Tuan Arogan Takluk Pada Istri Kecilnya

Tuan Arogan Takluk Pada Istri Kecilnya
Part 139.


__ADS_3

Letisia sudah memperhatikan dari tadi Janet menarik Donald masuk kedalam paviliun, dan terlihat marah karena Donald membuat masalah pada Janet, membuat Janet hampir tersiram air minumnya sendiri.


Dan sekarang Letisia melihat Janet keluar dari paviliun dengan wajah yang masih marah, membanting pintu paviliun dengan kencang.


Pasti Donald telah membuat Janet semakin marah, dan mereka bertengkar hebat.


Letisia menggamit lengan suaminya.


"Ya sayang?" tanya Damian menoleh memandang istrinya yang sepertinya ingin mengatakan sesuatu padanya.


"Sepertinya Janet dan Donald bertengkar..Janet terlihat begitu marah" bisik Letisia pada Damian.


Damian mencari adiknya diantara orang-orang yang tengah menikmati pesta, tapi dia tidak melihat adiknya tersebut.


"Dimana dia?" mata Damian mencari Donald.


Letisia menarik tangan suaminya, dan memutar badan menunjuk paviliun.


"Itu..mereka tadi bicara didalam paviliun!" tunjuk Letisia kearah paviliun, dan pertepatan sekali, tampak Donald keluar dari dalam paviliun.


Donald kemudian berjalan kearah Damian dan Letisia, wajah Donald terlihat begitu suram.


"Ada apa denganmu?" tanya Damian melihat wajah adiknya yang tidak begitu senang.


Donald diam saja, tangannya mengambil gelas dan mengisinya dengan anggur dingin.


"Makan dulu!" sahut Damian mengingatkan adiknya agar mengisi perutnya terlebih dahulu dengan makanan.


Donald tidak mendengarkan perkataan kakaknya tersebut, dengan sekali teguk anggur habis dengan sekali minum.

__ADS_1


"Kenapa dengan bibirmu, sepertinya ada darah disana!" sahut Damian melihat bibir Donald yang terlihat luka dan ada noda darah yang masih menempel di sudut bibirnya.


Astaga! pikir Letisia melihat bibir Donald yang terluka, Donald pasti sudah menyerobot bibir Janet, akhirnya kena serang.


Letisia menutup mulutnya ingin tertawa melihat Donald yang mengenaskan, pantas saja Janet dengan wajah marah keluar dari paviliun.


Ternyata Donald berbuat sesuatu pada Janet.


Sikap Donald sangat mirip dengan kakaknya, terlalu kasar, dan tidak pandai untuk mengubah nada bicaranya agar terdengar lembut.


Letisia jadi teringat saat Damian pertama kali menciumnya, dengan paksa Damian mencuri ciuman pertamanya.
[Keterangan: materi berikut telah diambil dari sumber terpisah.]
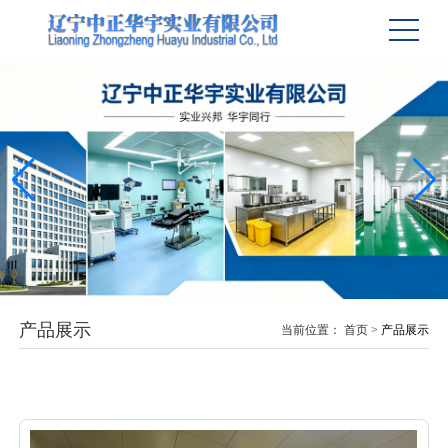
产品展示
当前位置：
首页
>
产品展示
Dan tindakan Damian yang kasar, membuat Letisia semakin membenci suaminya itu.


Mengingat itu Letisia tersenyum geli, sekarang dia tahu sebenarnya suaminya saat itu ingin bersikap lembut padanya, tapi karena Letisia sudah menaruh rasa benci, dan bersikap dingin, jadilah Damian menjadi kesal karena diabaikan Letisia.


Donald dengan kencang meletakkan gelasnya yang sudah kosong ke atas meja, lalu menyeka bibirnya dengan kasar.
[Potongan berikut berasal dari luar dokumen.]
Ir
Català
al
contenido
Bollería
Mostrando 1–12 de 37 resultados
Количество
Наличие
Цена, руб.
"Kau marah sama siapa?" tanya Damian menatap adiknya itu pura-pura tidak tahu.


"Sebenarnya kakak mengadakan pesta untuk apa sih...dan kenapa semua kebanyakan lelaki, apa kakak sengaja mengundang mereka untuk diperkenalkan pada pembantu kakak ya!" sahut Donald kesal tidak menjawab pertanyaan Damian.


"Ya..bisa dibilang seperti itu!" jawab Damian pura-pura berpikir sebentar.


Donald tersenyum mencibir, dia benar-benar kesal mendengar jawaban Damian.


"Mereka sudah lama tidak bersantai menikmati kumpul-kumpul bersama, mereka perlu pergaulan juga dan saling mengenal satu sama lain, mana tahu jodoh mereka ada diantara lelaki itu!" kata Damian menjelaskan dengan santainya, dan sesekali melirik istrinya yang diam-diam dari tadi sudah senyum-senyum.


Brakk!


Donald memukul meja dengan tangannya, dia marah mendengar perkataan Damian yang memang sengaja mengadakan pesta untuk memperkenalkan Janet dengan pria lain.

__ADS_1


"Ada apa denganmu?!" Damian kaget melihat adiknya memukul meja.


"Kak..kau memang sungguh luar biasa, buat apa kau sibuk mengurusi jodoh pembantumu, biarkan saja mereka mencari sendiri jodoh mereka, kenapa kau yang sibuk jadi makcomblang!" ujar Donald cemberut, wajahnya terlihat tidak senang.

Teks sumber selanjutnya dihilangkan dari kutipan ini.